Q: I’ve got a new relationship, but I’m having ED. How do I even discuss it?
So the best way to talk about ED is to just be straightforward; just put it out there. Find a time when you can sort of feel calm and centered, and just let your partner know, “Hey, there’s something I kind of want to talk to you about when you have a minute.” I have an old colleague who used to say the best time to talk about sex is when you are drinking coffee in the morning around the kitchen table. So, just find a time that’s comfortable for you. Sit down and bring it up.
Whatever you do, do not bring it up when you are naked and in bed already. Not the right time.
Q: My partner thinks I’ve got erection problems because of her. I’m trying to persuade her that my passion for her is still there. What to do?
This is such a common misconception! So many partners automatically assume that the ED their partner is experiencing is because of them, or because they’re not attracted to them, or they’re not sexy enough, or whatever fill-in-the-blank. And the reality is that with most people I work with, it’s actually the opposite. It’s because people are so eager to please and they feel so much pressure to make their partner happy, that’s why they don’t get an erection, not because they’re not attracted to them.
Q: I have an erection when watching porn, but I don’t have it when I’m with a partner. Is that normal?
It’s very normal to get an erection while watching porn and not with your partner because they’re two totally different animals. When you are watching porn, you are in the privacy of your own space. You have nobody else to take care of or please. It’s all about your own desire, your own needs; there are no distractions, and there’s no pressure. So that’s very different from being in front of a real-life human who has wants, needs, desires. And there’s the whole interactive element of it, where it’s not just about you. It’s about the two of you, and it’s a very different animal.
Q: I have an erection, but then after two minutes, it stops. What’s going on?
The erections are kind of like the tide — they come and they go, they come and they go.

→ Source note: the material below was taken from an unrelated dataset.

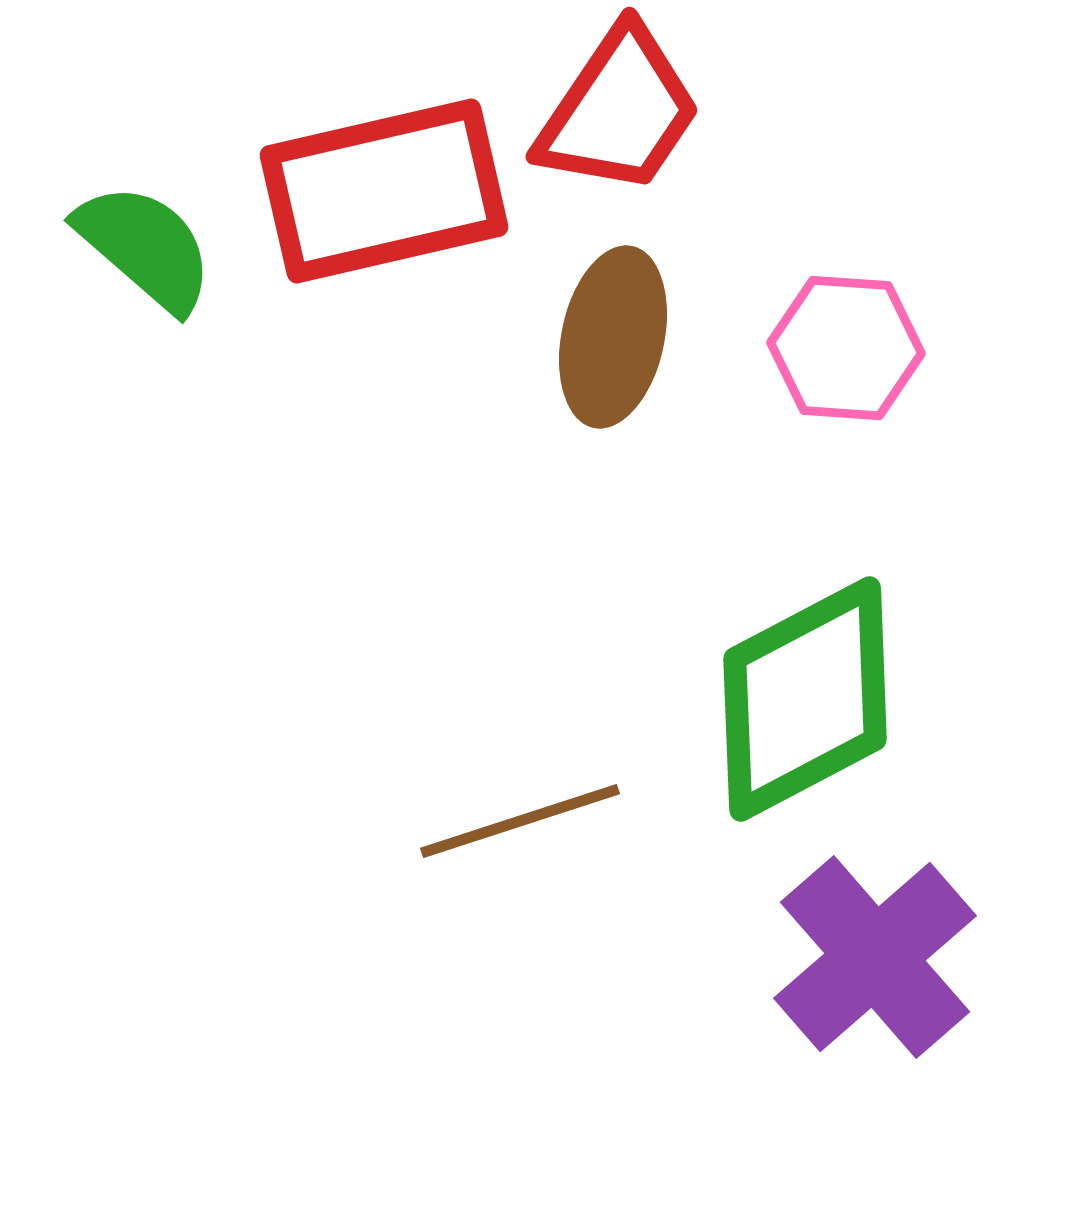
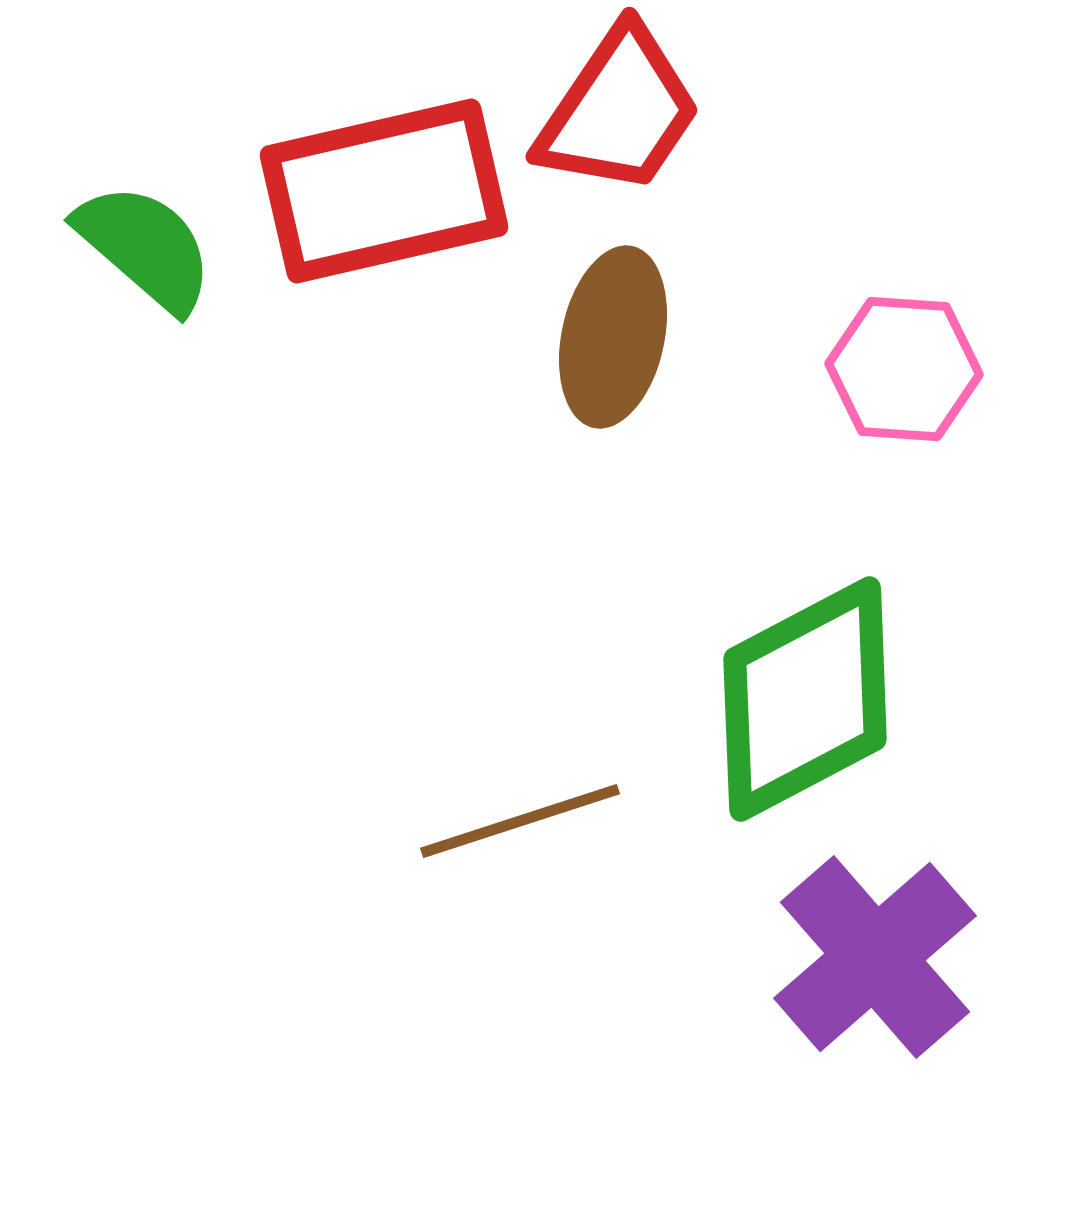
pink hexagon: moved 58 px right, 21 px down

And so, it’s really important to bear this in mind because a lot of men get freaked out when they have an erection and then they lose it, and then they assume that it is gone forever. So, just be patient, be calm, and it can come back, and if you freak out, it won’t come back.
So, the most important part is to stay calm. Go back to whatever feels good. Keep doing that, and if you’re calm and relaxed and enjoying yourself, it will come back.
Q: How do I know if my ED is physiological or psychological?
The best litmus test for checking if it’s psychological or physical is sort of the masturbation test. If you have trouble getting or maintaining an erection while you’re masturbating, then there’s a high likelihood that something is wrong physiologically. Whereas if you have no problem getting or maintaining an erection when you’re masturbating, but you do with a partner, then it’s more likely that the variable causing the issue is the interaction between you and your partner in some way. Not that it’s their fault per se but more just the interaction of having another person there, the performance anxiety, etc.